Al sottoscritto tanti anni fa - epoca della prima Guerra del Golfo – in Algeria del sud, con una pila di passaporti tra le mani di un miliziano ed il ritratto di Saddam sulla scrivania, venne chiesto di esprimersi in merito all'ultimatum al Raïs. E' in quelle circostanze che vieni pesato e che viene espresso un giudizio complessivo oltre che su di te, su tutti gli altri che tu in quel momento – ti piaccio o meno – rappresenti. Non amo le guerre né le prove di forza tra Golia e Davide (non ho dovuto farci i conti, è un lusso che è stato concesso alla mia generazione) ma la questione, là, era un'altra. Io risposi che il mio paese faceva parte della Coalizione, dell'Alleanza, e quindi l'ultimatum per me era giusto. I miei passaporti vennero tutti ugualmente timbrati nel tempo in cui ci fumammo, insieme, una sigaretta. Mi strinsero la mano e mi congedarono con un cameratesco Bon Voyage! C'è una dignità anche nell'essere avversari.
Però ci deve essere dignità.
Io nella vicenda libica non ve n'ho trovata, purtroppo.
E me ne rammarico, mi creda, nel mio piccolo io ho sempre speso bene il nostro nome.
Mi rammarico che per i suggerimenti di cattivi compagni di viaggio, yes men e autoreferenziati sedicenti conoscitori del “mondo arabo” il nostro paese rischi di perdere la faccia.
Ho osato scrivere queste cose senza tante perifrasi, con una pacatezza che mi stupisce perché – Le assicuro – la cosa mi ha oltremodo amareggiato, a mio modo di vedere è l'ennesima occasione perduta che ci è passata davanti, quasi l'abbiamo toccata con mano, vedendo scorrere per decine di giorni sugli schermi televisivi sempre la stessa immagine di quell'unica bomba a mano...Ma non mi si fraintenda, per il sottoscritto anche una sola vittima è una vittima di troppo e come lettura preferisco Saint-Exupéry al Von Clausewitz.
E' possibile, ha un senso che non si riesca a farVi arrivare la nostra voce?
E' questo il senso della democrazia?

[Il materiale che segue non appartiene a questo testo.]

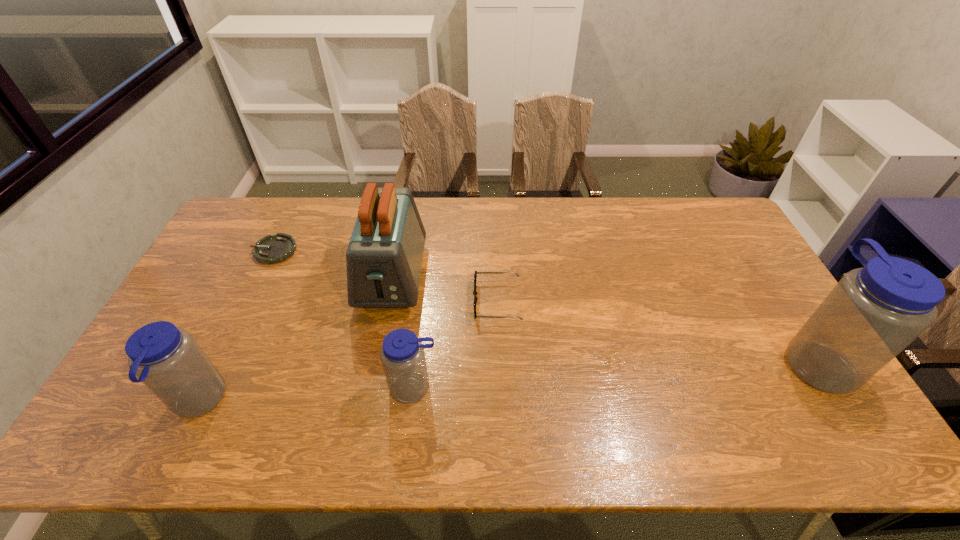 The height and width of the screenshot is (540, 960). I want to click on ashtray that is at the left edge, so click(271, 249).

Where is `object at the right edge`? object at the right edge is located at coordinates (873, 313).

Locate an element on the screen. This screenshot has height=540, width=960. object that is at the far left corner is located at coordinates (271, 249).

This screenshot has width=960, height=540. I want to click on object positioned at the near left corner, so click(x=167, y=359).

This screenshot has width=960, height=540. What are the coordinates of `object present at the near right corner` in the screenshot? It's located at (873, 313).

The height and width of the screenshot is (540, 960). What are the coordinates of `free space at the far edge of the desktop` in the screenshot? It's located at (334, 233).

Where is `free space at the near edge`? This screenshot has width=960, height=540. free space at the near edge is located at coordinates (574, 387).

What are the coordinates of `vacant region at the left edge of the desktop` in the screenshot? It's located at (203, 332).

At what (x,y) coordinates should I click in order to perform the action: click on free space at the right edge of the desktop. Please return your answer as a coordinate pair (x, y). Looking at the image, I should click on (765, 325).

Identify the location of free spot at the far left corner of the desktop. (275, 198).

L'inavvicinabilità dei Referenti Istituzionali?
L'incomunicabilità, l'invisibilità in assenza di una griffe? Perché, in tutta evidenza, per comunicare con Voi è necessaria una autorevole presentazione. Io credevo, avevo l'immagine nella mia mente – forse un po' da Grecia antica, ma la democrazia non l'hanno inventata loro? - del presidente “primo tra eguali”. Mi sbagliavo?
Mi ascolti, Presidente, anche se io non sono una griffe. Forse anche le mie opinioni possono avere un peso. Non sono solo le mie opinioni ed il mio punto di vista. Lo sono di molti.

Una annotazione: parlate sempre di Occidente - ricordiamoci che il Marocco è più ad Ovest dell'Italia, così come gran parte dell'Algeria e tutto il Senegal... - e poco di Europa (geografica e culturale meglio che economica).
Un suggerimento: parlate un po' più di Europa e Mediterraneo (a qualcuno – ad oriente – dà un po' fastidio, perché?).
Una considerazione: dire occidente (in riferimento a noi) significa esprimere un punto di vista orientale, potremmo dire anzi “levantino”, vi sovviene nulla?...

A Sua disposizione per ogni chiarimento.

I miei rispetti, Emilio Borelli.

P.S. Avrei voluto trasmetterne copia anche al Presidente Berlusconi ma non sono riuscito a trovare un portale di dialogo.


Come immaginerete non ho mai avuto risposta, pochi giorni dopo sono iniziati gli attacchi.